### Input ###

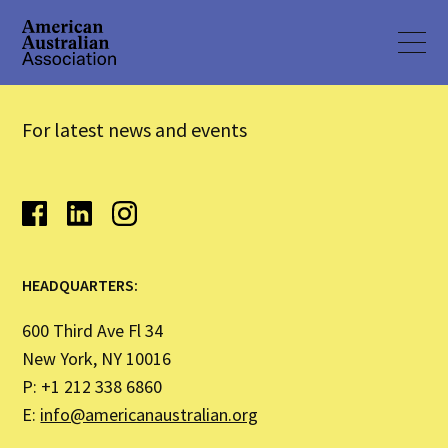
For latest news and events
HEADQUARTERS:
600 Third Ave Fl 34
New York, NY 10016
P: +1 212 338 6860
E:
info@americanaustralian.org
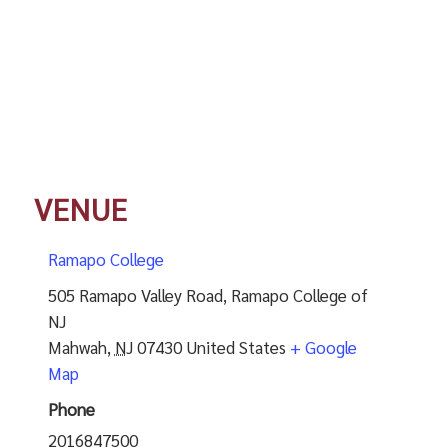
VENUE
Ramapo College
505 Ramapo Valley Road, Ramapo College of
NJ
Mahwah
,
NJ
07430
United States
+ Google
Map
Phone
2016847500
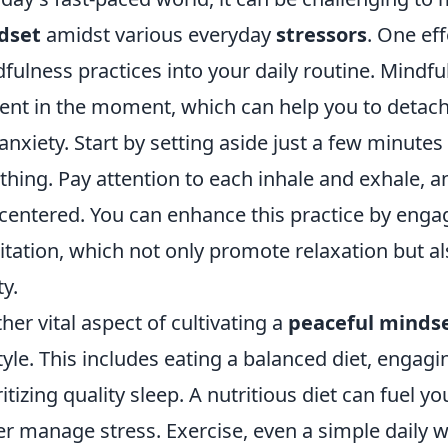
dset
amidst various everyday
stressors
. One eff
fulness practices into your daily routine. Mindfu
ent in the moment, which can help you to deta
anxiety. Start by setting aside just a few minute
thing. Pay attention to each inhale and exhale, a
centered. You can enhance this practice by engagi
tation, which not only promote relaxation but a
ty.
her vital aspect of cultivating a
peaceful minds
style. This includes eating a balanced diet, engagin
ritizing quality sleep. A nutritious diet can fuel 
er manage stress. Exercise, even a simple daily w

###

### Exercise goal
Please output all of the entries exactly as they appear, with no pictures.

### Result of the task
For latest news and events
HEADQUARTERS:
600 Third Ave Fl 34
New York, NY 10016
P: +1 212 338 6860
E:
info@americanaustralian.org
VENUE
Ramapo College
505 Ramapo Valley Road, Ramapo College of
NJ
Mahwah
,
NJ
07430
United States
+ Google
Map
Phone
2016847500
dset
amidst various everyday
stressors
. One eff
fulness practices into your daily routine. Mindfu
ent in the moment, which can help you to deta
anxiety. Start by setting aside just a few minute
thing. Pay attention to each inhale and exhale, a
centered. You can enhance this practice by engagi
tation, which not only promote relaxation but a
ty.
her vital aspect of cultivating a
peaceful minds
style. This includes eating a balanced diet, engagin
ritizing quality sleep. A nutritious diet can fuel 
er manage stress. Exercise, even a simple daily w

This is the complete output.